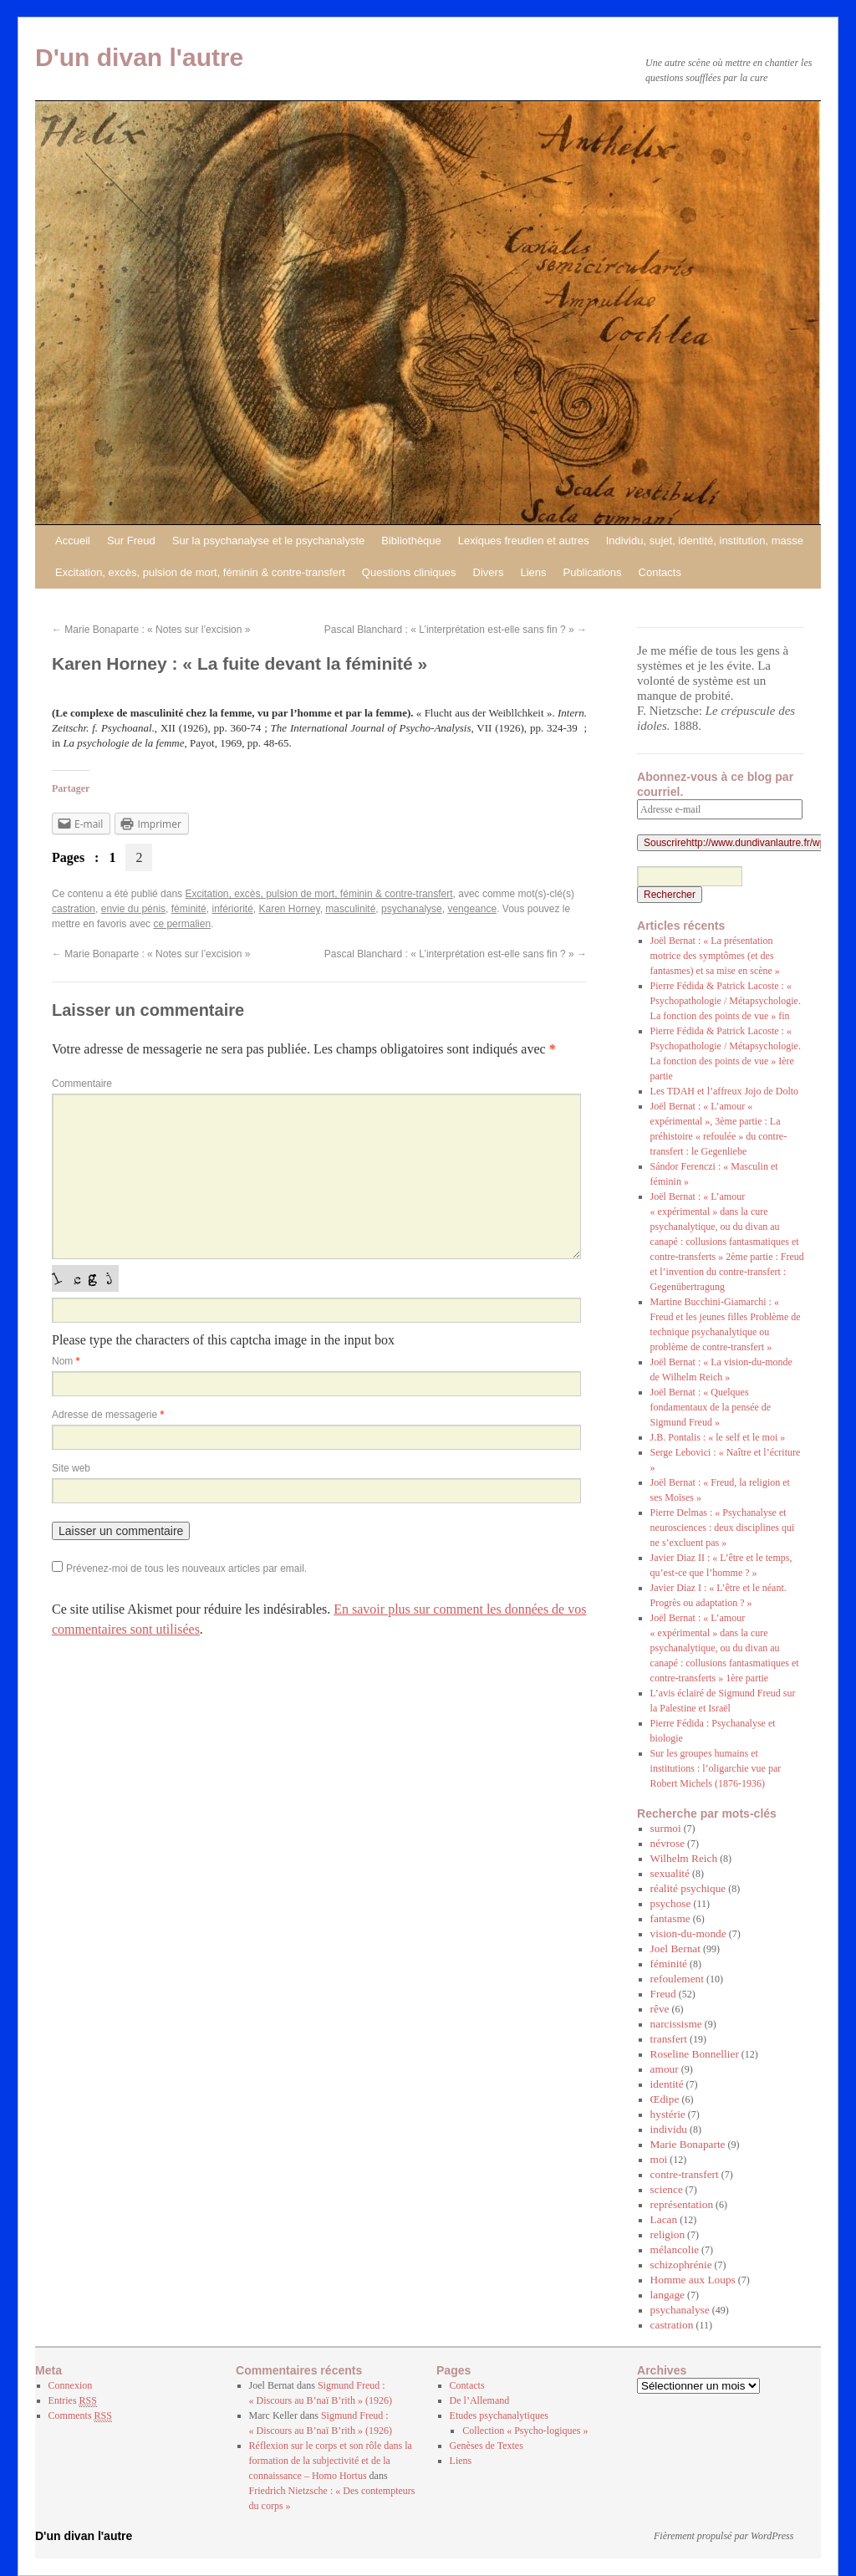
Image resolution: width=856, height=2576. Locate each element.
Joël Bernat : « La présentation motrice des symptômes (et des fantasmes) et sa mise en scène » (715, 956)
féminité (188, 909)
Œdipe (665, 2099)
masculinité (350, 909)
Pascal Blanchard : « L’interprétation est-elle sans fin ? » (455, 629)
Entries (72, 2401)
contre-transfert (684, 2174)
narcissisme (676, 2023)
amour (664, 2069)
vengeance (472, 909)
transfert (668, 2039)
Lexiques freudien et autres (523, 540)
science (666, 2189)
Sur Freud (131, 540)
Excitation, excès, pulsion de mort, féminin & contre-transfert (200, 572)
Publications (592, 572)
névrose (667, 1843)
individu (668, 2129)
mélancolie (674, 2249)
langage (667, 2294)
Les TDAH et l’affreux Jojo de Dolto (724, 1091)
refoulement (677, 1978)
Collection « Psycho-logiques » (525, 2430)
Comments (80, 2416)
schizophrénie (681, 2264)
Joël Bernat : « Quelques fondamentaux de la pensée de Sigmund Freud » (711, 1407)
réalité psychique (688, 1888)
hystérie (667, 2114)
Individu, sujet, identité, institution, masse (704, 540)
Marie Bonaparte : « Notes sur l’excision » (151, 629)
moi (659, 2159)
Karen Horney (289, 909)
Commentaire (82, 1083)
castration (73, 909)
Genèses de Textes (486, 2445)
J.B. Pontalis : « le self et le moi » (718, 1437)
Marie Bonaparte (688, 2144)
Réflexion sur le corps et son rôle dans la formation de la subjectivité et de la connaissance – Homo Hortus (330, 2461)
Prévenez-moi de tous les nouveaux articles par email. (186, 1568)
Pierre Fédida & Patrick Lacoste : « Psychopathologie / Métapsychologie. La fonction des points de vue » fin (725, 1001)
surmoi (665, 1828)
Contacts (660, 572)
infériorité (231, 909)
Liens (533, 572)
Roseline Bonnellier (694, 2054)
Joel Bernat (675, 1948)
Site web (71, 1468)
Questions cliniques (409, 572)
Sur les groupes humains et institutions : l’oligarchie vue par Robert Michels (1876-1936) (716, 1768)
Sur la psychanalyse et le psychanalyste (268, 540)
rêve (660, 2008)
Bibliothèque (411, 540)
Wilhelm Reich (684, 1858)
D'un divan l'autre (139, 57)
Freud (663, 1993)
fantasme (670, 1918)
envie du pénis (133, 909)
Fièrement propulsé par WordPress (723, 2536)
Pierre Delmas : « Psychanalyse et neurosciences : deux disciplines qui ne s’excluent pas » (722, 1527)
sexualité (670, 1873)
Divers (488, 572)
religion (667, 2234)
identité (667, 2084)
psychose (670, 1903)
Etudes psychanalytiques (499, 2415)
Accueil (72, 540)
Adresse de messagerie (108, 1415)
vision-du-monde (688, 1933)
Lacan (664, 2219)
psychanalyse (411, 909)
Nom (65, 1361)
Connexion (70, 2385)
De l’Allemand (480, 2400)
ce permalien (182, 924)
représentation (682, 2204)
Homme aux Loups (693, 2279)
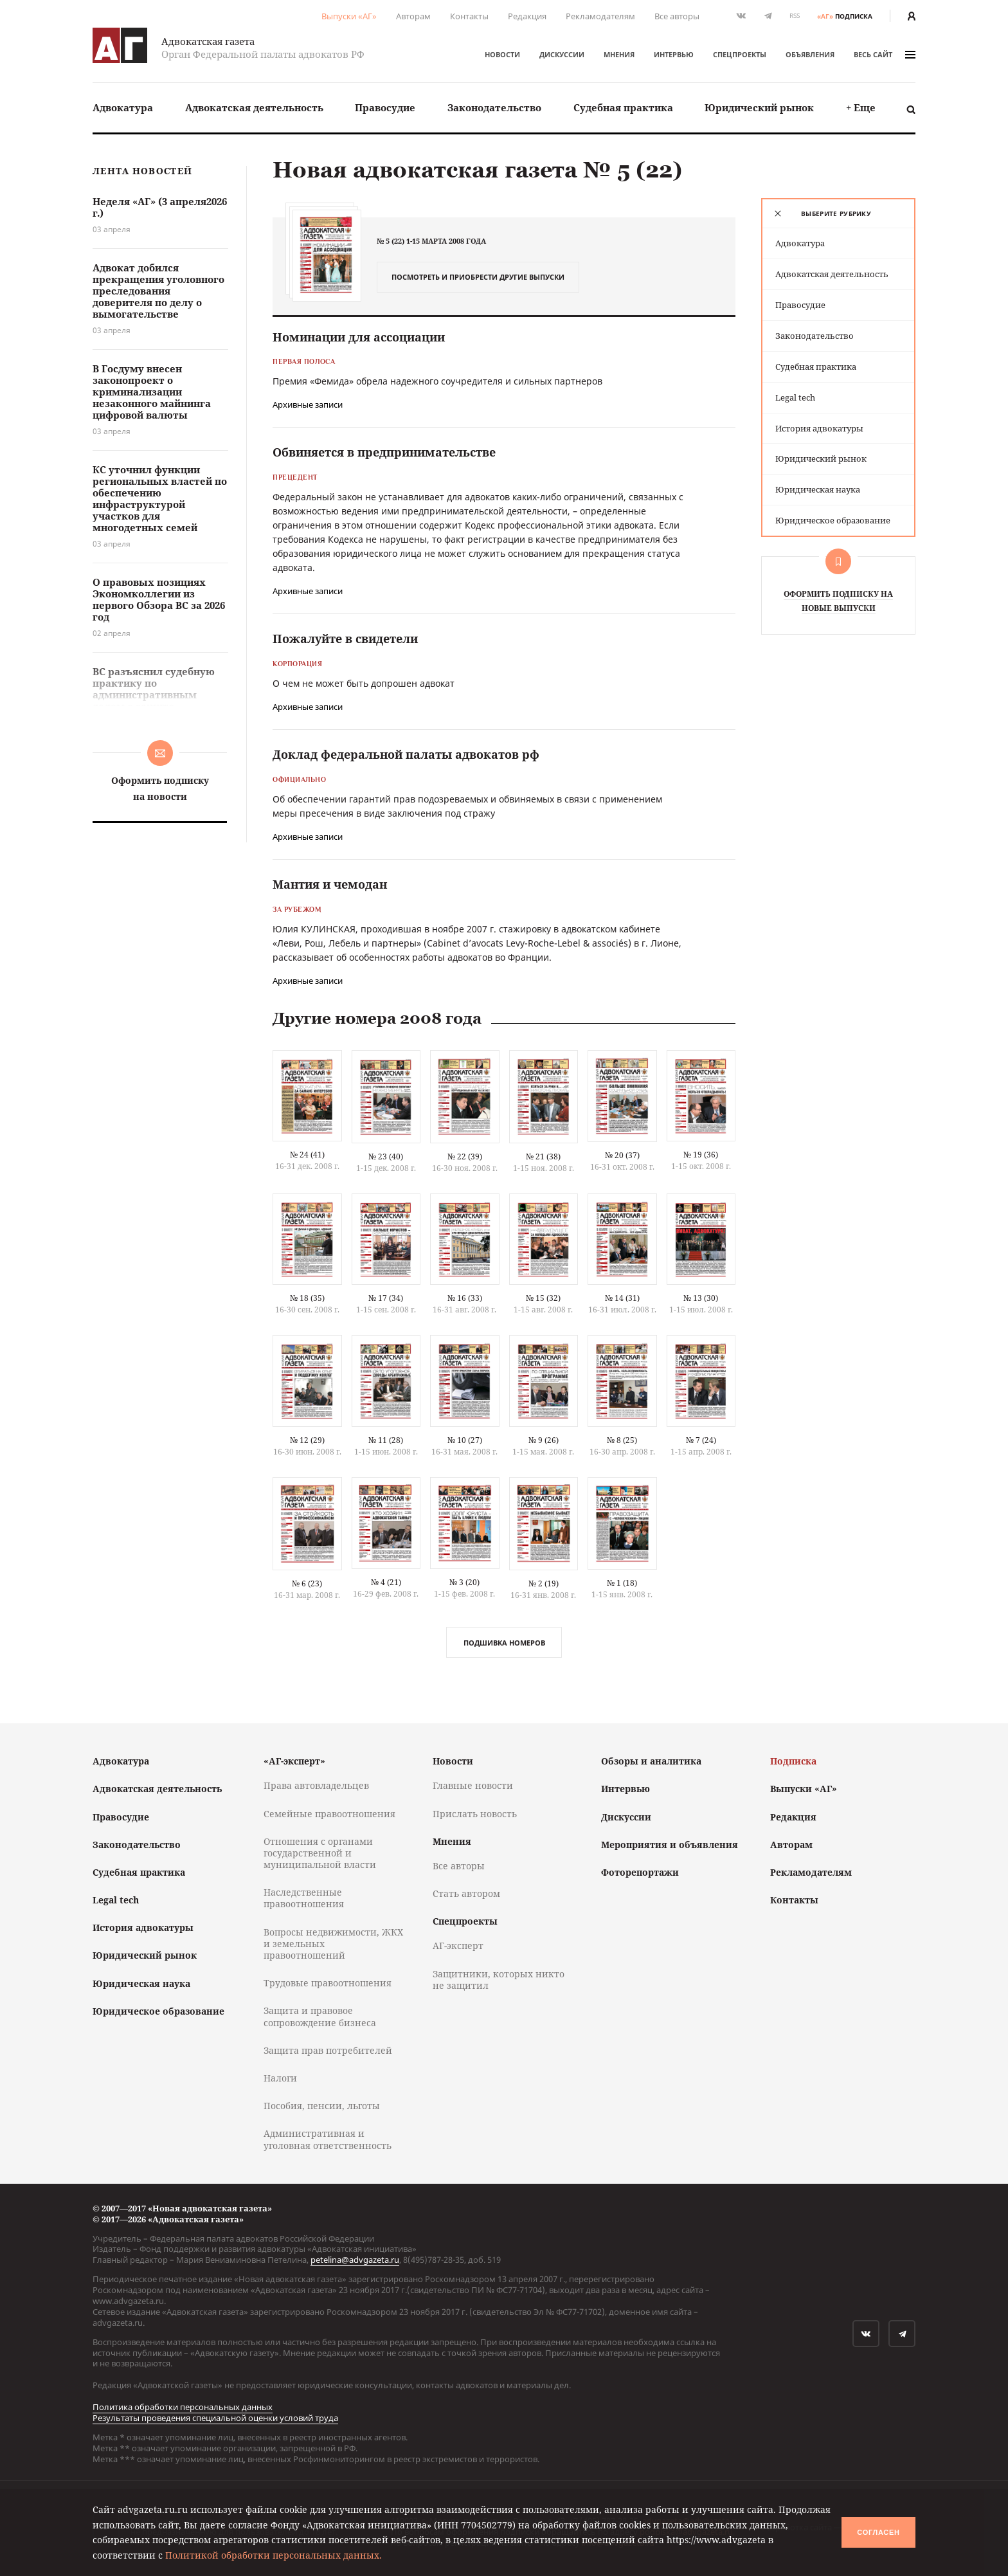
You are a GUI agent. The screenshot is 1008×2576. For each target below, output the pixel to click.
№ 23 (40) (385, 1156)
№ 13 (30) (700, 1298)
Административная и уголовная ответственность (328, 2139)
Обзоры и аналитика (651, 1761)
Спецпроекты (739, 54)
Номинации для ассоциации (359, 337)
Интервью (674, 54)
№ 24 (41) (307, 1154)
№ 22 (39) (464, 1156)
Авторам (413, 16)
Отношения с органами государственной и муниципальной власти (320, 1853)
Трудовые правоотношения (328, 1983)
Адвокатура (123, 107)
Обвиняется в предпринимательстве (384, 452)
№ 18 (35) (307, 1298)
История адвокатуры (819, 428)
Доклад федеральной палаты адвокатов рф (406, 754)
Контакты (469, 16)
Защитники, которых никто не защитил (498, 1979)
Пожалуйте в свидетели (345, 638)
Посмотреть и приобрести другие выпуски (478, 277)
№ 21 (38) (543, 1156)
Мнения (619, 54)
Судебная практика (623, 107)
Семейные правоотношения (329, 1814)
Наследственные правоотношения (304, 1898)
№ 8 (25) (622, 1440)
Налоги (280, 2078)
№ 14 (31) (622, 1298)
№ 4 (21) (386, 1582)
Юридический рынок (759, 107)
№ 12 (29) (307, 1440)
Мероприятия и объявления (669, 1844)
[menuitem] (123, 107)
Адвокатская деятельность (254, 107)
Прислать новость (475, 1814)
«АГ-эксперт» (294, 1761)
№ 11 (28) (385, 1440)
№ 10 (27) (464, 1440)
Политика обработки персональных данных (183, 2407)
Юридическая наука (817, 489)
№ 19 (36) (700, 1154)
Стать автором (466, 1893)
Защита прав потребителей (328, 2050)
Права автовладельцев (316, 1785)
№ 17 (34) (385, 1298)
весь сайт (884, 54)
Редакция (527, 16)
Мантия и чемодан (330, 884)
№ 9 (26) (543, 1440)
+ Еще (861, 107)
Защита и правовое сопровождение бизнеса (320, 2016)
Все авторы (676, 16)
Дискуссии (561, 54)
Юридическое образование (832, 520)
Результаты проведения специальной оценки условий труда (215, 2418)
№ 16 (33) (464, 1298)
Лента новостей (142, 171)
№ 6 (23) (307, 1583)
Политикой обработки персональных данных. (273, 2555)
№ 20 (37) (622, 1155)
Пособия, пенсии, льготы (322, 2106)
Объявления (810, 54)
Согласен (878, 2532)
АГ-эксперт (458, 1945)
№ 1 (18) (622, 1582)
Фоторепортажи (640, 1872)
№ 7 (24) (701, 1440)
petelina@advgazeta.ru (354, 2259)
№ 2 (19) (543, 1583)
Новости (502, 54)
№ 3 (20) (464, 1582)
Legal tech (795, 397)
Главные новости (473, 1785)
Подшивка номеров (504, 1642)
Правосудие (385, 107)
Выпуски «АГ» (349, 16)
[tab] (838, 213)
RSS (794, 16)
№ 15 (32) (543, 1298)
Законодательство (494, 107)
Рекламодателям (600, 16)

+ + + + +

Task prompt:
Print out, without change, each line from the line holding "Объявления (810, 54)" to the final line of the material.

The answer:
Объявления (810, 54)
Согласен (878, 2532)
АГ-эксперт (458, 1945)
№ 1 (18) (622, 1582)
Фоторепортажи (640, 1872)
№ 7 (24) (701, 1440)
petelina@advgazeta.ru (354, 2259)
№ 2 (19) (543, 1583)
Новости (502, 54)
№ 3 (20) (464, 1582)
Legal tech (795, 397)
Главные новости (473, 1785)
Подшивка номеров (504, 1642)
Правосудие (385, 107)
Выпуски «АГ» (349, 16)
[tab] (838, 213)
RSS (794, 16)
№ 15 (32) (543, 1298)
Законодательство (494, 107)
Рекламодателям (600, 16)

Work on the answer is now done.